Editorial
von Gisela Stieve
Stellvertretende Chefredakteurin
Die Schweizer provozieren eine Grundsatzdebatte über die Arzneimittelpolitik. Die
Bevölkerung soll in einer Volksinitiative "für eine sichere und gesundheitsfördernde
Arzneimittelversorgung (Arzneimittelinitiative)" sagen, ob sie eine Kommerzialisierung
des Arzneimittels gutheißt, sprich das US-Muster mit wettbewerbs- und
preisgesteuertem Gesundheitsmarkt ohne Solidarität. Oder ob sie ein
Arzneimittelsystem nach europäischem Muster wünscht, basierend auf kommerzieller
Zurückhaltung und Solidarität und getragen von den Dienstleistungen des
Apothekers. Eine spannende Frage, wie ich meine. In der Schweiz spielt sich heute
schon ab, was auf Europa zukommt.
Die Schweiz ist das Pilotland auf dem Kontinent, sagte Dr. Max Brentano, Präsident
des Schweizerischen Apothekervereins (SAV) kürzlich bei einem Gespräch in Bern.

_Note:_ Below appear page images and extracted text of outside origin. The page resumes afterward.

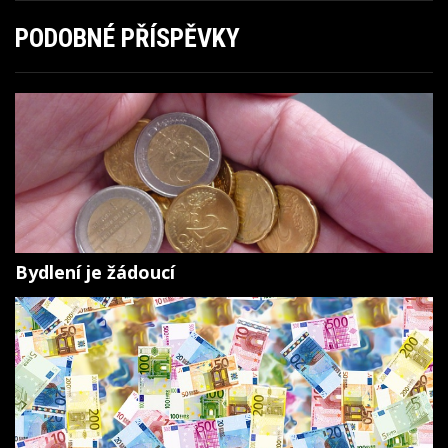
PODOBNÉ PŘÍSPĚVKY
Bydlení je žádoucí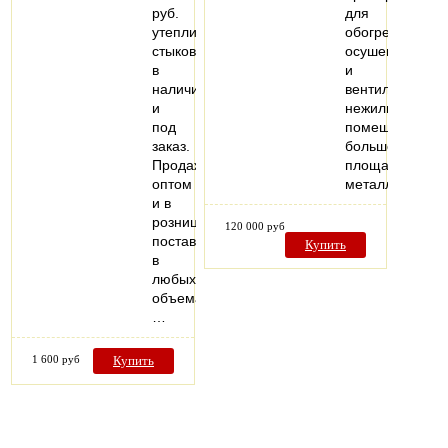
руб.
для
утеплитель
обогрева,
стыков
осушения
в
и
наличии
вентиляции
и
нежилых
под
помещений
заказ.
большой
Продажа
площади,
оптом
металлически
и в
розницу,
120 000 руб
поставки
Купить
в
любых
объемах.
…
1 600 руб
Купить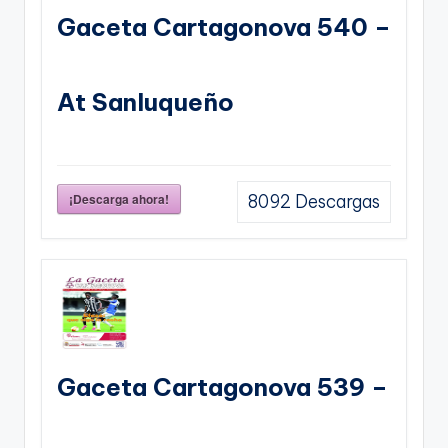
Gaceta Cartagonova 540 –
At Sanluqueño
¡Descarga ahora!
8092
Descargas
Gaceta Cartagonova 539 –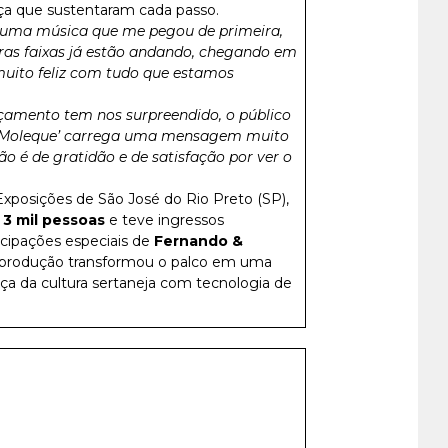
nça que sustentaram cada passo.
É uma música que me pegou de primeira,
tras faixas já estão andando, chegando em
muito feliz com tudo que estamos
nçamento tem nos surpreendido, o público
o Moleque’ carrega uma mensagem muito
o é de gratidão e de satisfação por ver o
posições de São José do Rio Preto (SP),
3 mil pessoas
e teve ingressos
icipações especiais de
Fernando &
rprodução transformou o palco em uma
rça da cultura sertaneja com tecnologia de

Das Multi-Kulti-Land vereint Kantone mit Apothekenmonopol und mit
Selbstdispensationsrecht der Ärzte. Versandhandel für Medikamente ist legal
ebenso wie Mischformen der Distribution.
Der SAV ist davon überzeugt, daß die Arzneimittelsicherheit erheblich gefährdet ist,
wenn Medikamente über neue Distributionskanäle vertrieben werden und den
Offizin-Apotheker in dem Geschäft überflüssig machen wollen. Brentano dazu: "Man
verdrängt damit nicht in erster Linie Pillendreher und Verkäufer von der Szene,
sondern kundige Berater - also ausgerechnet jene Fachleute, die bei der
Bekämpfung unsachgemäßen Medikamentengebrauchs dringend gebraucht werden".
Beobachten wir also, was sich in den kommenden Wochen und Monaten in der
Schweiz tut. Bemerkenswert läßt sich schon jetzt das Modell der Stammapotheke
nennen - gemeinsam erprobt von der "Caisse Vaudoise", einem Krankenversicherer
im Waadtland, und dem Schweizerischen Apothekerverein. Hier ist man "dem
Optimum auf der Spur". Die Stammapotheke führt ein Behandlungsdossier, in dem
vom Arzt verordnete Medikamente, aber auch frei gekaufte Arzneien registriert
werden. Aufgrund dieser Übersicht kann die Stammapotheke Falsch- und
Doppelverschreibungen aufspüren oder beratend eingreifen, wenn eine weitere
Einnahme von Medikamenten sinnvoll oder unnötig erscheint. Die Schweiz zeigt
damit, daß man Bewährtes weiterentwickeln kann, ohne sein Wertesystem über
Bord zu werfen.
Ob in Deutschland oder der Schweiz - Die Ziele sind für verantwortungsvolle
Pharmazeuten doch immer die gleichen: Bessere Effizienz der Arzneimitteltherapie zu
- nolens volens - kontrollierten Kosten. Die Schweizer Bürger wollen sich dieses
Wertesystem nicht von kommerziellen Interessen zerschlagen lassen. Deshalb halte
ich die Volksinitiative für eine gute Sache.